Escrito por Toby Whithouse, The Vampires Of Venice guarda algumas semelhanças com School Reunion, o trabalho anterior do roteirista para a série, ao situar a ação principal em uma escola controlada por alienígenas vampirescos. Mas se aquela aventura do 10º Doutor apresentava uma trama mais contemporânea e juvenil sobre essas criaturas, este episódio já apresenta uma natureza mais gótica e mesmo sexual, que é mais associada a esses monstros. Percebe-se a inspiração do roteiro no clássico literário Carmilla, de Sheridan Le Fanu, tanto pela ambientação em um internato feminino quanto pelo subtexto incestuoso que há entre os vampiros. Além disso, as criaturas também são usadas para uma sutil metáfora social sobre a exploração aristocrática dos mais pobres, um tipo de analogia que, mesmo longe de ser original, é bem executada pelo texto.
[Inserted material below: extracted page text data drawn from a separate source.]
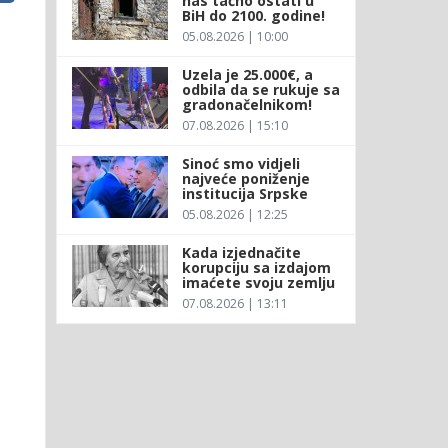
nas tačno ostati u
BiH do 2100. godine!
05.08.2026 | 10:00
Uzela je 25.000€, a
odbila da se rukuje sa
gradonačelnikom!
07.08.2026 | 15:10
Sinoć smo vidjeli
najveće poniženje
institucija Srpske
05.08.2026 | 12:25
Kada izjednačite
korupciju sa izdajom
imaćete svoju zemlju
07.08.2026 | 13:11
Ao mesmo tempo em que se apropria dos signos clássicos das histórias de vampiro, como as construções em estilo gótico; as presas e as jovens vampirizadas em decotados vestidos brancos, o roteiro insere nos vilanescos Saturnyns características tipicamente alienígenas. As verdadeiras formas dos antagonistas, que lembram piranhas humanoides (formas essas que são ocultadas por filtros de percepção) e dão um bem vindo fator de estranheza aos tropos vampirescos. O fato deles também serem outra espécie à beira da extinção, depois que o seu planeta foi consumido por uma das rachaduras no tempo, ajuda nessa transição de estilo que a série passava naquele momento, tendo em vista que este foi um tipo de vilão bastante comum nos primeiros anos da Nova Série, já que ao mesmo tempo que é uma ameaça familiar, não está ligada à mitologia dos primeiros anos envolvendo a Guerra Do Tempo.
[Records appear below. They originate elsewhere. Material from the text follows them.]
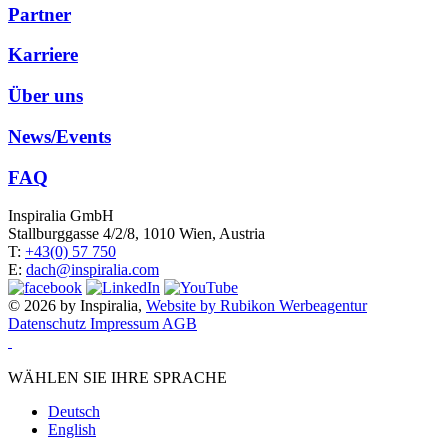
Partner
Karriere
Über uns
News/Events
FAQ
Inspiralia GmbH
Stallburggasse 4/2/8, 1010 Wien, Austria
T:
+43(0) 57 750
E:
dach@inspiralia.com
© 2026 by Inspiralia,
Website by Rubikon Werbeagentur
Datenschutz
Impressum
AGB
WÄHLEN SIE IHRE SPRACHE
Deutsch
English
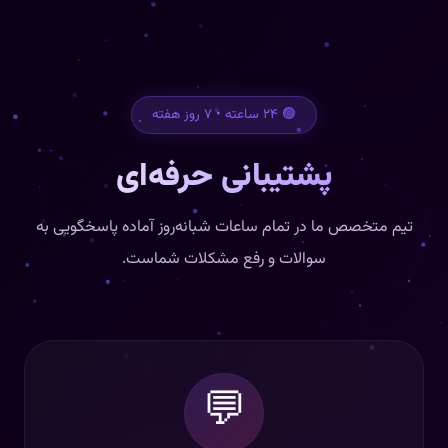
🟢 ۲۴ ساعته • ۷ روز هفته
پشتیبانی حرفه‌ای
تیم متخصص ما در تمام ساعات شبانه‌روز آماده پاسخگویی به
سوالات و رفع مشکلات شماست.
💬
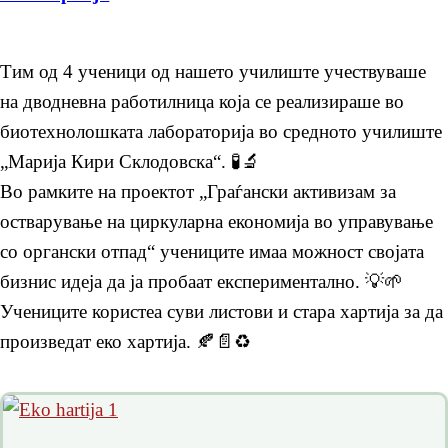
Тим од 4 ученици од нашето училиште учествуваше
на дводневна работилница која се реализираше во
биотехнолошката лабораторија во средното училиште
„Марија Кири Склодовска“. 🧪🔬
Во рамките на проектот „Граѓански активизам за
остварување на циркуларна економија во управување
со органски отпад“ учениците имаа можност својата
бизнис идеја да ја пробаат експериментално. 💡🌱
Учениците користеа суви листови и стара хартија за да
произведат еко хартија. 🍂📄♻️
The Vampires Of Venice parece funcionar como a aventura de prestação de contas à família, onde Amy explica a Rory sobre as suas recentes viagens com o Doutor. Mas aqui reside a primeira grande ruptura da era Moffat no trato com os companheiros. Diferente do que era feito na Nova Série até então, não temos um conhecimento profundo sobre a família e o cotidiano da Companion. Ainda que no caso de Amy exista um motivo do porquê não conhecemos a sua família, a Era Moffat em geral não iria dar uma grande importância para o núcleo familiar, mas por outro lado, os companheiros passariam a ter uma relação muito mais próxima com a sua vida normal do que tinham anteriormente. Amy e o Doutor não vão até Rory para informá-lo sobre as suas viagens, mas para inclui-lo nelas, tanto que a trama não se passa em um mundo contemporâneo. É um movimento interessante por parte do programa, pois o enfermeiro é uma lembrança constante do amadurecimento que Amy está tentando adiar. 

O roteiro possui plena consciência dessa mudança de direcionamento, já que é o Doutor que sugere trazer Rory a bordo, ao apontar como viajar na TARDIS pode fazer com que as pessoas percam o contato com a sua vida normal. A história de Whithouse é inteligente ao tirar do caminho qualquer desconforto que poderia ser gerado pelos amassos que Amy deu no protagonista no episódio anterior, e faz isso paradoxalmente criando desconforto, na hilária cena em que o Doutor pula do bolo de despedida de solteiro de Rory e anuncia alegremente que a noiva do rapaz o beijou.  Mas se o texto coloca o Time Lord alheio (pelo menos aparentemente) às implicações de seu comentário, ele parece bem consciente das dificuldades que a sua companheira está enfrentando em relação ao casamento, ficando implícito que esse é um dos motivos dele trazer Rory a bordo. Afinal, a ruiva parece bem confortável, e quase empolgada em se infiltrar num internato controlado por vampiros alienígenas, mas já não tem a mesma desenvoltura quando o assunto é entrar na igreja vestida de noiva. Dessa forma, este episódio começa a trabalhar de forma sutil uma nova abordagem sobre o modo como o Doutor impacta a vida das pessoas à sua volta. Se o 9º e o 10º Doutor inspiravam pessoas comuns a fazerem coisas extraordinárias, o 11º Doutor, através de situações fantásticas inspira as pessoas a enfrentarem as grandes situações mundanas. 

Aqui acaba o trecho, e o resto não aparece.